The University of Queensland Research into Creative hot spots showed one of Fremantle’s core assets are our heritage and eclectic spaces, our marine and industries think tank showed that there is a need to be able to find quality office space to keep our marine headquarters in Fremantle and we know from the success of Silverleaf’s transformation of the Manning Buildings that there is strong demand for modern office suites in heritage spaces. It attracts the medium sized professional consultancies and design businesses that are perfect companions for Fremantle’s brand and industry profile.
Managing our heritage spaces and transforming takes courage, persistence and a drive to make a change. We are grateful to developers like Silverleaf, Yolk, Hanny Projects and others who are taking this risk locally.

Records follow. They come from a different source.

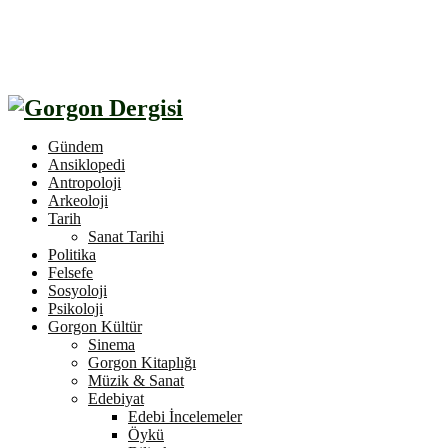
Gündem
Ansiklopedi
Antropoloji
Arkeoloji
Tarih
Sanat Tarihi
Politika
Felsefe
Sosyoloji
Psikoloji
Gorgon Kültür
Sinema
Gorgon Kitaplığı
Müzik & Sanat
Edebiyat
Edebi İncelemeler
Öykü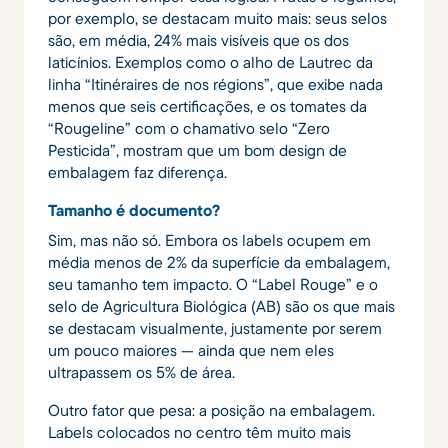
por exemplo, se destacam muito mais: seus selos
são, em média, 24% mais visíveis que os dos
laticínios. Exemplos como o alho de Lautrec da
linha “Itinéraires de nos régions”, que exibe nada
menos que seis certificações, e os tomates da
“Rougeline” com o chamativo selo “Zero
Pesticida”, mostram que um bom design de
embalagem faz diferença.
Tamanho é documento?
Sim, mas não só. Embora os labels ocupem em
média menos de 2% da superfície da embalagem,
seu tamanho tem impacto. O “Label Rouge” e o
selo de Agricultura Biológica (AB) são os que mais
se destacam visualmente, justamente por serem
um pouco maiores — ainda que nem eles
ultrapassem os 5% de área.
Outro fator que pesa: a posição na embalagem.
Labels colocados no centro têm muito mais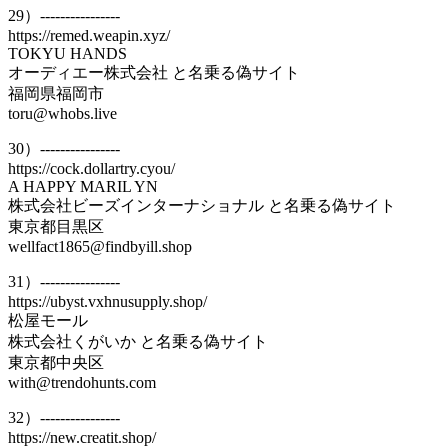
29）----------------
https://remed.weapin.xyz/
TOKYU HANDS
オーディエー株式会社 と名乗る偽サイト
福岡県福岡市
toru@whobs.live
30）----------------
https://cock.dollartry.cyou/
A HAPPY MARIL YN
株式会社ビーズインターナショナル と名乗る偽サイト
東京都目黒区
wellfact1865@findbyill.shop
31）----------------
https://ubyst.vxhnusupply.shop/
松屋モール
株式会社くがいか と名乗る偽サイト
東京都中央区
with@trendohunts.com
32）----------------
https://new.creatit.shop/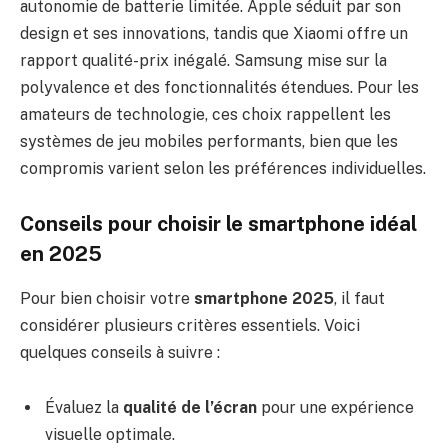
autonomie de batterie limitée. Apple séduit par son
design et ses innovations, tandis que Xiaomi offre un
rapport qualité-prix inégalé. Samsung mise sur la
polyvalence et des fonctionnalités étendues. Pour les
amateurs de technologie, ces choix rappellent les
systèmes de jeu mobiles performants, bien que les
compromis varient selon les préférences individuelles.
Conseils pour choisir le smartphone idéal
en 2025
Pour bien choisir votre
smartphone 2025
, il faut
considérer plusieurs critères essentiels. Voici
quelques conseils à suivre :
Évaluez la
qualité de l’écran
pour une expérience
visuelle optimale.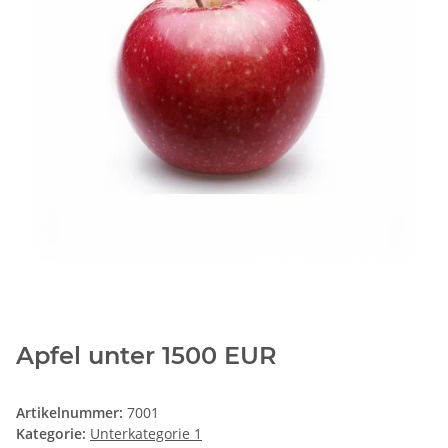
Apfel unter 1500 EUR
Artikelnummer:
7001
Kategorie:
Unterkategorie 1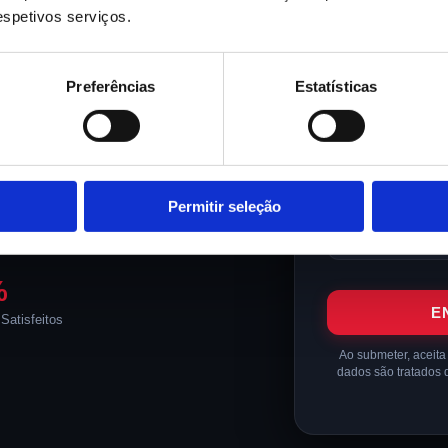
PHC
— o software de gestão
EMPRESA
respetivos serviços.
guesas — com mais de 15
 suporte dedicado.
Preferências
Estatísticas
SETOR DE ATIVID
Ver Soluções
MENSAGEM / DÚV
Permitir seleção
%
E
 Satisfeitos
Ao submeter, aceit
dados são tratados 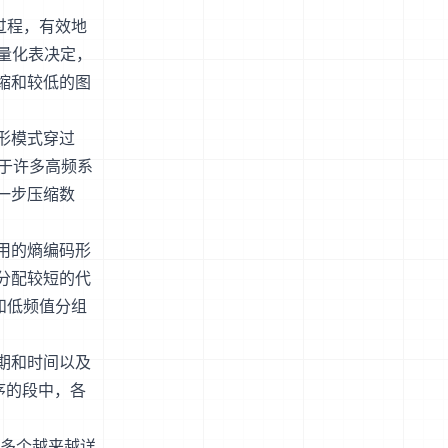
过程，有效地
由量化表决定，
缩和较低的图
形模式穿过
由于许多高频系
一步压缩数
常用的熵编码形
分配较短的代
和低频值分组
期和时间以及
程序的段中，各
以多个越来越详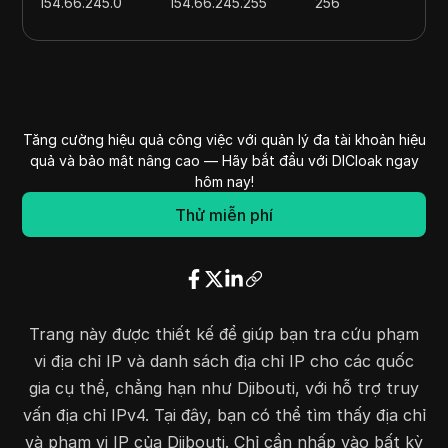
154.66.245.0
154.66.245.255
256
154.85.14.0
154.85.14.255
256
172.68.128.0
172.68.128.255
256
196.49.10.0
196.49.10.255
256
196.201.192.0
196.201.204.255
3328
Tăng cường hiệu quả công việc với quản lý đa tài khoản hiệu
196.223.38.0
196.223.38.255
256
quả và bảo mật nâng cao — Hãy bắt đầu với DICloak ngay
197.157.247.0
197.157.247.255
256
hôm nay!
197.231.200.0
197.231.200.255
256
Thử miễn phí
197.241.0.0
197.241.127.255
32768
Trang này được thiết kế để giúp bạn tra cứu phạm
vi địa chỉ IP và danh sách địa chỉ IP cho các quốc
gia cụ thể, chẳng hạn như Djibouti, với hỗ trợ truy
vấn địa chỉ IPv4. Tại đây, bạn có thể tìm thấy địa chỉ
và phạm vi IP của Djibouti. Chỉ cần nhấp vào bất kỳ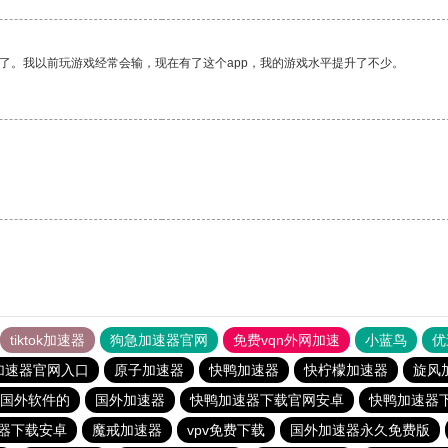
了。我以前玩游戏经常会输，现在有了这个app，我的游戏水平提升了不少。
tiktok加速器
狗急加速器官网
免费vqn外网加速
小蓝鸟
优
加速器官网入口
原子加速器
快鸭加速器
快柠檬加速器
旋风
国外软件的
国外加速器
快鸭加速器下载官网安卓
快鸭加速器
器下载安卓
魔戒加速器
vpv免费下载
国外加速器永久免费版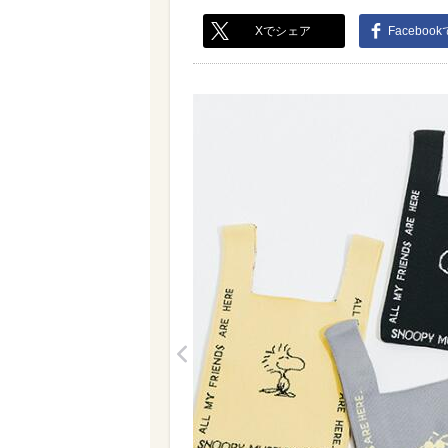
Xでシェア
Faceboo
<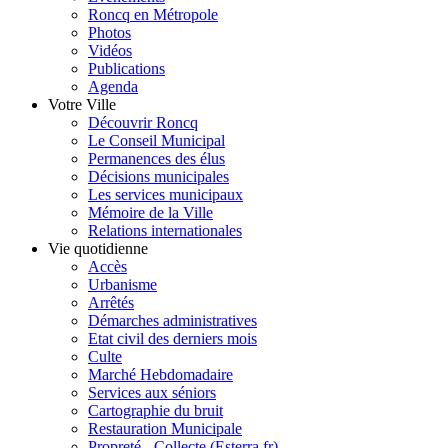
Roncq en Métropole
Photos
Vidéos
Publications
Agenda
Votre Ville
Découvrir Roncq
Le Conseil Municipal
Permanences des élus
Décisions municipales
Les services municipaux
Mémoire de la Ville
Relations internationales
Vie quotidienne
Accès
Urbanisme
Arrêtés
Démarches administratives
Etat civil des derniers mois
Culte
Marché Hebdomadaire
Services aux séniors
Cartographie du bruit
Restauration Municipale
Propreté - Collecte (Esterra.fr)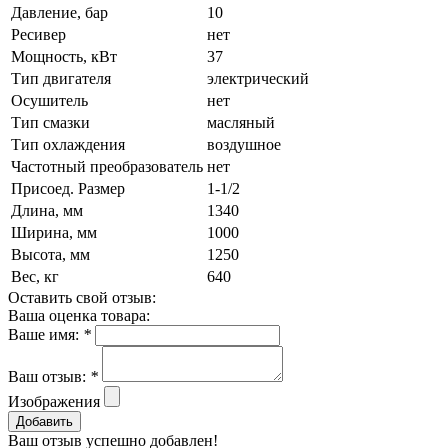
Давление, бар
10
Ресивер
нет
Мощность, кВт
37
Тип двигателя
электрический
Осушитель
нет
Тип смазки
масляный
Тип охлаждения
воздушное
Частотный преобразователь
нет
Присоед. Размер
1-1/2
Длина, мм
1340
Ширина, мм
1000
Высота, мм
1250
Вес, кг
640
Оставить свой отзыв:
Ваша оценка товара:
Ваше имя:
*
Ваш отзыв:
*
Изображения
Добавить
Ваш отзыв успешно добавлен!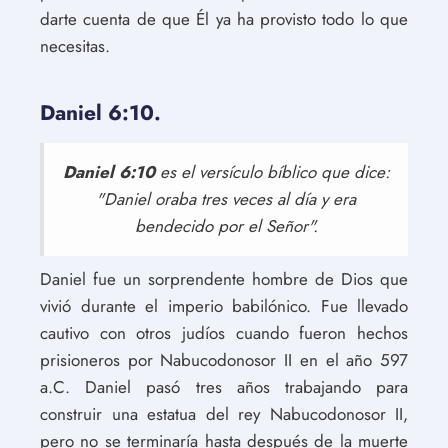
darte cuenta de que Él ya ha provisto todo lo que
necesitas.
Daniel 6:10.
Daniel 6:10
es el versículo bíblico que dice:
"Daniel oraba tres veces al día y era
bendecido por el Señor".
Daniel fue un sorprendente hombre de Dios que
vivió durante el imperio babilónico. Fue llevado
cautivo con otros judíos cuando fueron hechos
prisioneros por Nabucodonosor II en el año 597
a.C. Daniel pasó tres años trabajando para
construir una estatua del rey Nabucodonosor II,
pero no se terminaría hasta después de la muerte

We will continue to ‘socialise’ the idea of moving to Fremantle to the industry leaders we know live around Fremantle, and we encourage each of our members to do the same. Increasing the numbers of those who live and work in the region only has positive flow ons across all of our industries – and who wouldn’t want to bring a team to great coffee, a beach at lunchtime, a heritage space and windows that open. It seems to be a no brainer.
This edition of Chamber Weekly is dedicated to having the courage to develop our commercial spaces, and attracting small start ups, medium size consultancies and maybe one or two more larger enterprises to set up shop down at this end of the train line.